Le secteur bancaire suisse, autrefois considéré comme l’un des plus solides au monde, traverse aujourd’hui une crise sans précédent. Longtemps un fleuron de l’économie nationale, il a perdu de son éclat depuis la débâcle de Credit Suisse et les turbulences économiques qui ont secoué l’ensemble du secteur.
Les grandes banques suisses comme UBS, Julius Baer et Postfinance ne représentent plus qu’une petite portion de l’économie, et les licenciements massifs, désormais fréquents, témoignent d’une profonde mutation. Cette récession du secteur bancaire, qui a marqué la fin d’une époque de prospérité, soulève des interrogations cruciales sur l’avenir du système financier suisse.
La diminution de l’importance économique du secteur bancaire
Le déclin du secteur bancaire suisse est évident, et son impact sur le produit intérieur brut (PIB) du pays est frappant. Selon les dernières données de l’Office fédéral de la statistique (OFS), la contribution des banques au PIB ne représente plus que 3,7 %, un chiffre bien inférieur aux 10 % qu’elles représentaient au début des années 2000. A l’aube de la crise financière de 2007, cette part était encore d’environ 8 %. Cette chute marque un tournant dans un secteur qui a longtemps été la pierre angulaire de l’économie helvétique. En effet, le secret bancaire, un pilier de l’industrie pendant des décennies, est désormais tombé, et avec lui, une partie de l’attractivité du pays pour les clients internationaux. Le scandale de la faillite de Credit Suisse en 2023, un acteur majeur du secteur, a accentué ce phénomène, laissant un vide que les autres institutions peinent à combler.

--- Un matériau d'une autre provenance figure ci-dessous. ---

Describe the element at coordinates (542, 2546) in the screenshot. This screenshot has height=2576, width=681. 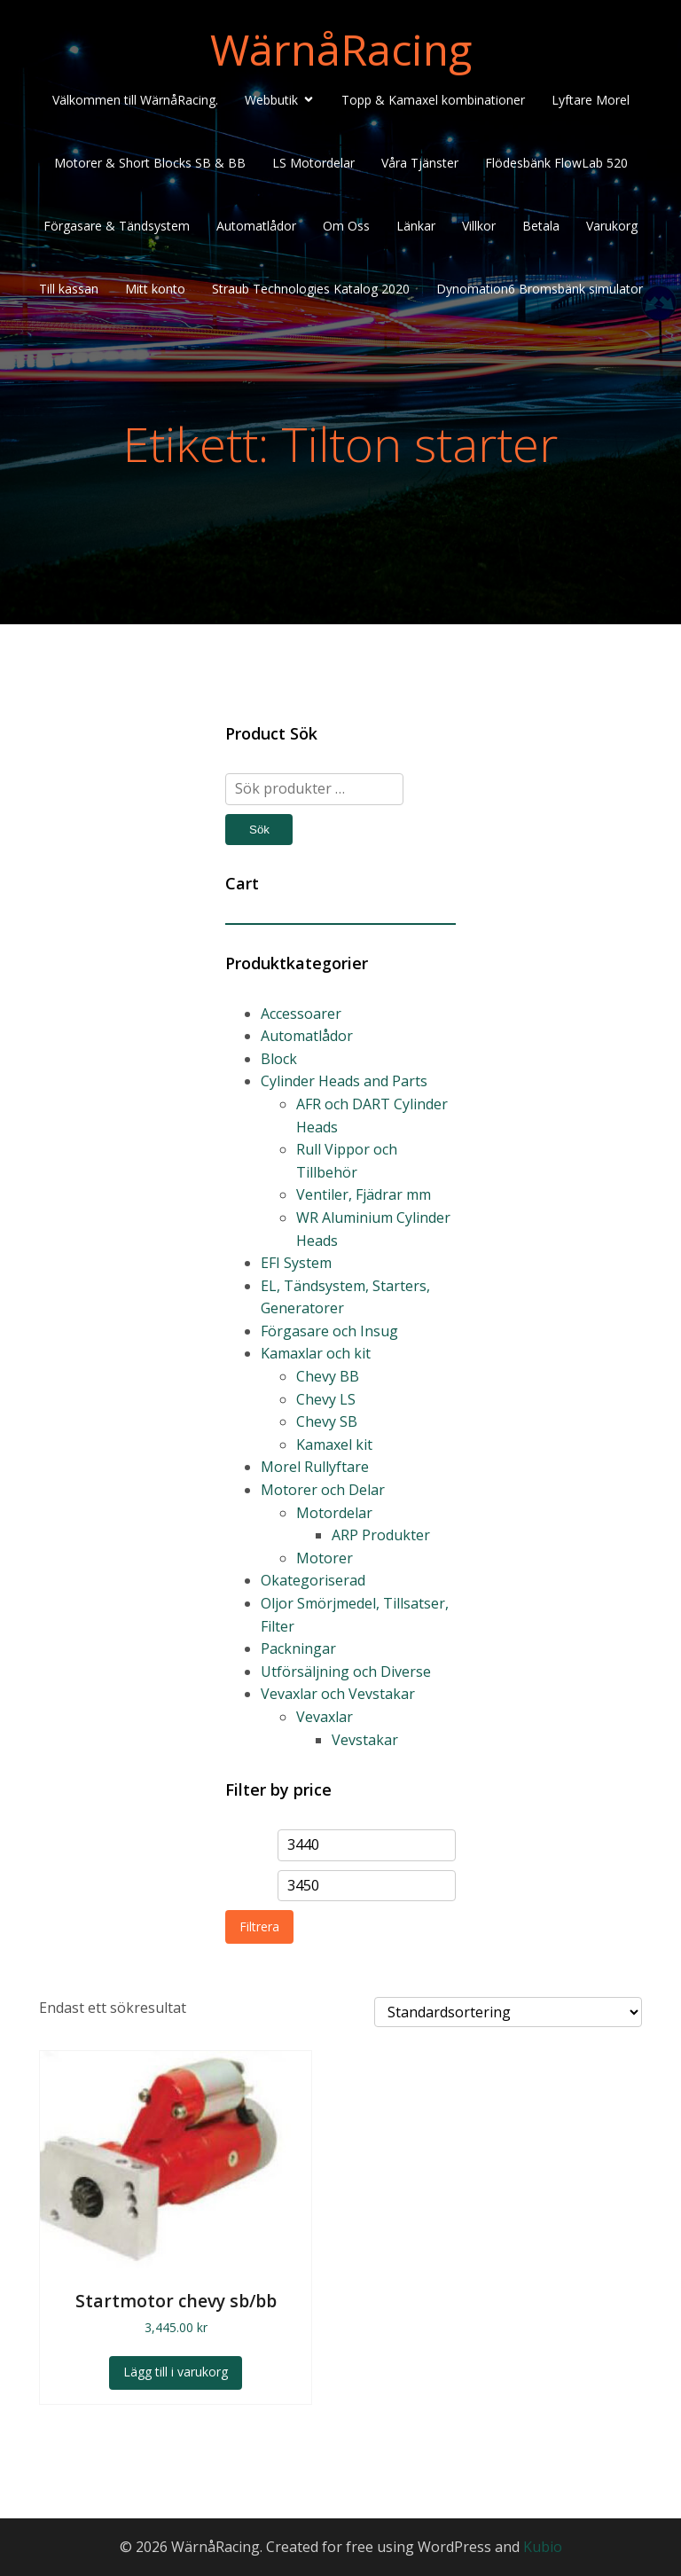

Cette diminution de l’influence économique des banques traditionnelles s’accompagne d’une dynamique inquiétante sur le marché de l’emploi. Les grandes banques comme UBS et Postfinance, autrefois synonymes de sécurité de l’emploi et d’opportunités de carrière, sont désormais obligées de réduire leurs effectifs. Les suppressions d’emplois massives, dans un secteur autrefois réputé pour sa stabilité, sont de plus en plus courantes, ce qui conduit à une augmentation du chômage, notamment dans le secteur financier. Cette situation s’aggrave encore si l’on compare l’évolution du chômage dans les banques, qui progresse à un rythme supérieur à celui de l’ensemble de l’économie suisse. Le sentiment d’insécurité qui règne parmi les employés est exacerbé par un secteur qui n’est plus en mesure de jouer son rôle moteur dans la croissance économique du pays.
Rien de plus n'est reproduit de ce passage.